Estes queixam-se de não ter aumentos nem ajustes à inflação há cinco anos e reivindicam subsídios de alimentação, de risco, e um complemento por horário nocturno. O seu salário-base é de 2643 reais (cerca de 790 euros), o pior do Brasil, segundo disse o responsável da associação, Thiago Bicalho, ao UOL.
O governo do estado, a norte do Rio de Janeiro, nega dialogar com as famílias ou os polícias nestas condições. Fartos da insegurança, uma série de moradores de Vitória fizeram uma contra-manifestação pedindo o regresso dos polícias às ruas, chegando a bloquear uma avenida com pneus a arder, levando à intervenção dos militares, que dispersaram o protesto.
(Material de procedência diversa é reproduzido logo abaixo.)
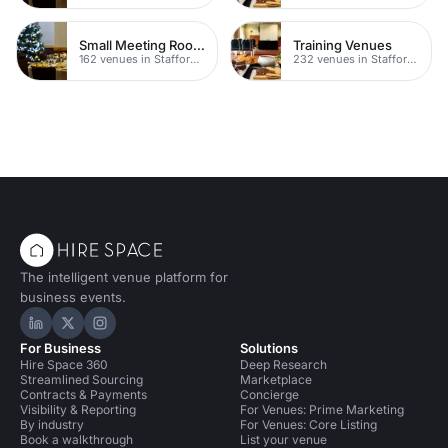
Small Meeting Rooms
Training Venues
162 venues in Staffordshire
232 venues in Staffordshire
The intelligent venue platform for
business events.
Hire Space on LinkedIn
Hire Space on X
Hire Space on Instagram
For Business
Solutions
Hire Space 360
Deep Research
Streamlined Sourcing
Marketplace
Contracts & Payments
Concierge
Visibility & Reporting
For Venues: Prime Marketing
By industry
For Venues: Core Listing
Book a walkthrough
List your venue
Austeridade e agitação social
Este é mais um caso de um estado com falta de verbas em autoridades estaduais e municipais, onde as medidas de austeridade têm efeitos em serviços básicos como educação, saúde, e segurança. No Rio de Janeiro, por exemplo, o governo tem tido dificuldades em pagar salários a polícias, professores e médicos. O governo e as associações de polícias negaram estar-se a preparar para a cidade um protesto semelhante ao de Espírito Santo.
O chamado Índice de Agitação Social, que mede a “saúde social”, aumentou no Brasil 5,5 pontos percentuais, enquanto no resto do mundo aumentou apenas 0,7, segundo o Jornal do Brasil – o que indica mais possibilidade de protestos e manifestações.
O professor de ciência política Guilherme Carvalhido sublinhava que os problemas sociais no Brasil não desapareceram com a melhoria económica dos últimos anos, mas ficaram escondidos. Quando a situação económica piora, ficam expostos e prontos a emergir.
No mês passado, motins em prisões levaram a cerca de 140 mortes em vários estados do país.